Please copy every line of the records below that holds the word "století".

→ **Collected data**
|---|

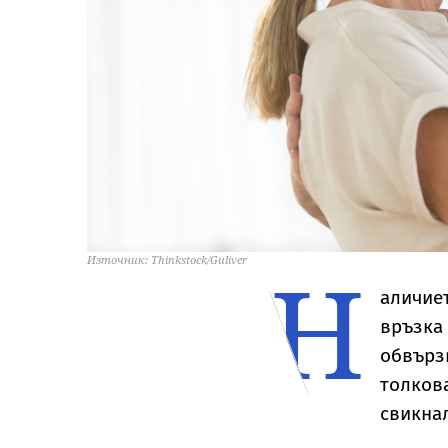
Н
Източник: Thinkstock/Guliver
аличие
връзка
обвърз
толков
свикна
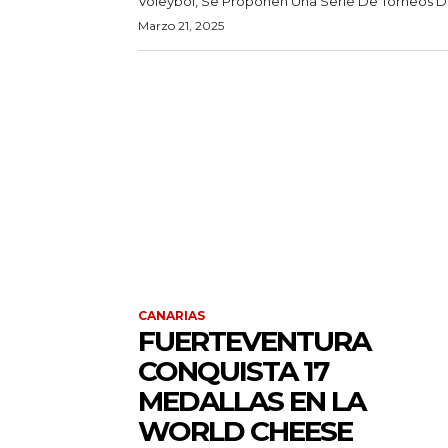
Voleybol, Se Proponen Una Serie De Torneos De
Marzo 21, 2025
CANARIAS
FUERTEVENTURA
CONQUISTA 17
MEDALLAS EN LA
WORLD CHEESE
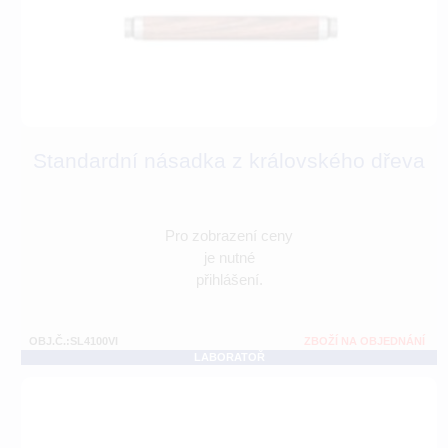
Standardní násadka z královského dřeva
Pro zobrazení ceny
je nutné
přihlášení.
OBJ.Č.:SL4100VI
ZBOŽÍ NA OBJEDNÁNÍ
LABORATOŘ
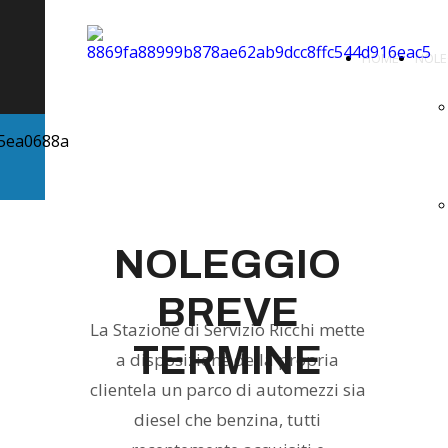
HOME
NOLE
NOLEGGIO
BREVE
La Stazione di Servizio Ricchi mette
TERMINE
a disposizione della propria
clientela un parco di automezzi sia
diesel che benzina, tutti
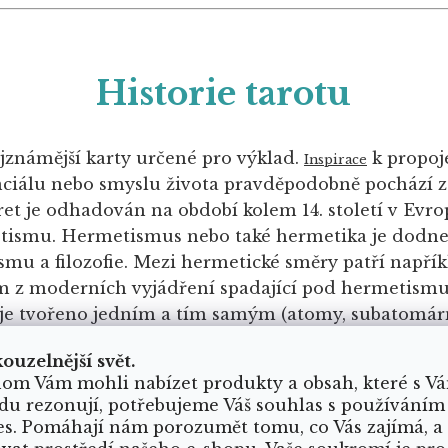
Historie tarotu
ejznámější karty určené pro výklad.
k propoj
Inspirace
nciálu nebo smyslu života pravděpodobně pochází z 
t je odhadován na období kolem 14. století v Evropě
tismu. Hermetismus nebo také hermetika je dodne
smu a filozofie. Mezi hermetické směry patří napří
ím z moderních vyjádření spadající pod hermetismu
o je tvořeno jedním a tím samým (atomy, subatomárn
Wirthův tarot z 19. století nebo Crowleyho tarot z 20.
kouzelnější svět.
om Vám mohli nabízet produkty a obsah, které s V
du rezonují, potřebujeme Váš souhlas s používáním
Složení tarotových karet?
es. Pomáhají nám porozumět tomu, co Vás zajímá, a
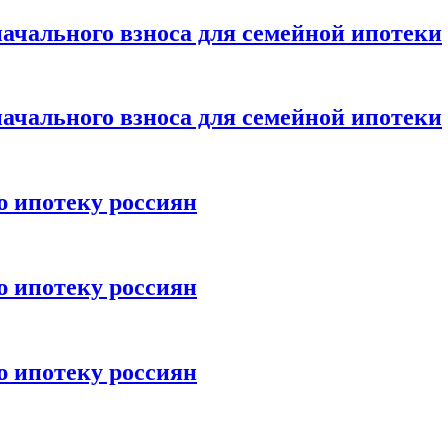
ачального взноса для семейной ипотеки
ачального взноса для семейной ипотеки
ю ипотеку россиян
ю ипотеку россиян
ю ипотеку россиян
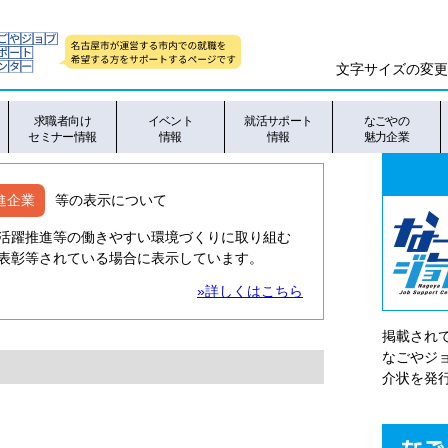
文字サイズの変更
求職者向け
イベント
就活サポート
なごやの
セミナー情報
情報
情報
魅力企業
進企業
等の表示について
活躍推進等の働きやすい環境づくりに取り組む
表彰等されている場合に表示しています。
»詳しくはこちら
掲載され
なごやシ
介状を発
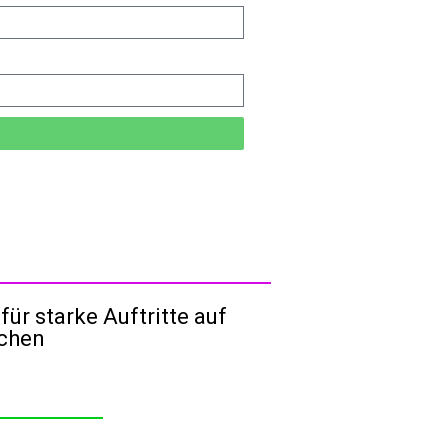
für starke Auftritte auf
ächen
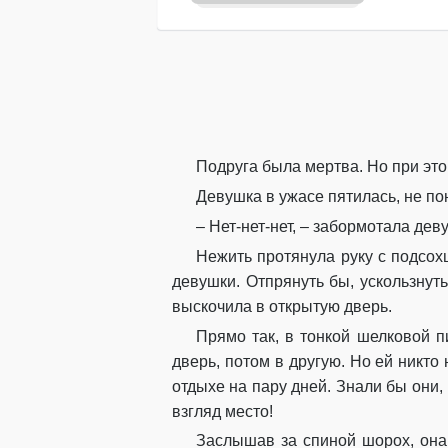
Подруга была мертва. Но при это
Девушка в ужасе пятилась, не по
– Нет-нет-нет, – забормотала д
Нежить протянула руку с подсох
девушки. Отпрянуть бы, ускользнуть
выскочила в открытую дверь.
Прямо так, в тонкой шелковой п
дверь, потом в другую. Но ей никто
отдыхе на пару дней. Знали бы они
взгляд место!
Заслышав за спиной шорох, она 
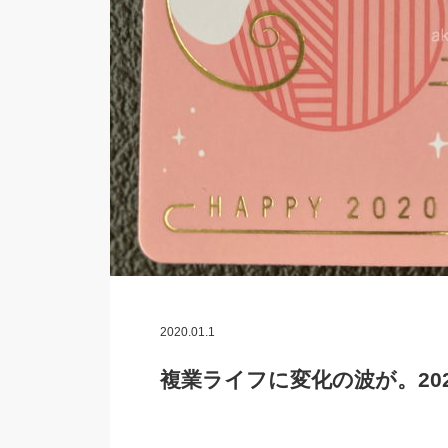
2020.01.1
複業ライフに変化の波が。20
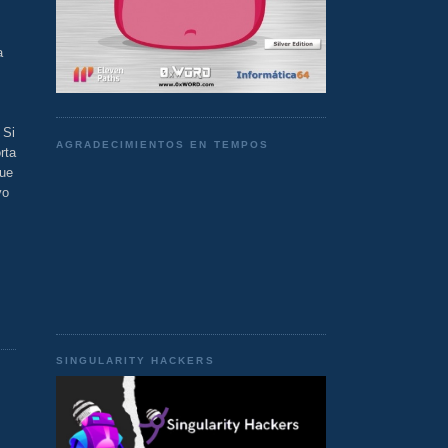
a
 Si
AGRADECIMIENTOS EN TEMPOS
rta
que
yo
SINGULARITY HACKERS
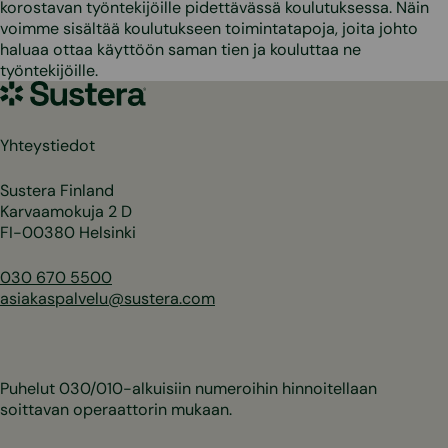
korostavan työntekijöille pidettävässä koulutuksessa. Näin
voimme sisältää koulutukseen toimintatapoja, joita johto
haluaa ottaa käyttöön saman tien ja kouluttaa ne
työntekijöille.
Sustera
Yhteystiedot
Sustera Finland
Karvaamokuja 2 D
FI-00380 Helsinki
030 670 5500
asiakaspalvelu@sustera.com
Puhelut 030/010-alkuisiin numeroihin hinnoitellaan
soittavan operaattorin mukaan.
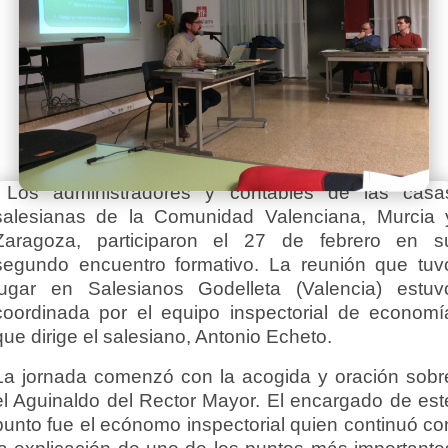
Los administradores y contables de las casa
salesianas de la Comunidad Valenciana, Murcia 
Zaragoza, participaron el 27 de febrero en s
segundo encuentro formativo. La reunión que tuv
lugar en Salesianos Godelleta (Valencia) estuv
coordinada por el equipo inspectorial de economí
que dirige el salesiano, Antonio Echeto.
La jornada comenzó con la acogida y oración sobr
el Aguinaldo del Rector Mayor. El encargado de est
punto fue el ecónomo inspectorial quien continuó co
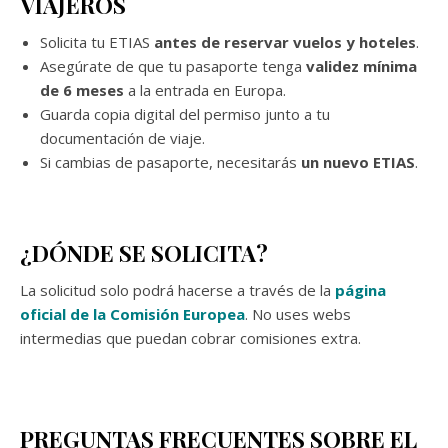
VIAJEROS
Solicita tu ETIAS
antes de reservar vuelos y hoteles
.
Asegúrate de que tu pasaporte tenga
validez mínima
de 6 meses
a la entrada en Europa.
Guarda copia digital del permiso junto a tu
documentación de viaje.
Si cambias de pasaporte, necesitarás
un nuevo ETIAS
.
¿DÓNDE SE SOLICITA?
La solicitud solo podrá hacerse a través de la
página
oficial de la Comisión Europea
. No uses webs
intermedias que puedan cobrar comisiones extra.
PREGUNTAS FRECUENTES SOBRE EL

|---|

→ **OUTPUT**
t je odhadován na období kolem 14. století v Evropě
Wirthův tarot z 19. století nebo Crowleyho tarot z 20.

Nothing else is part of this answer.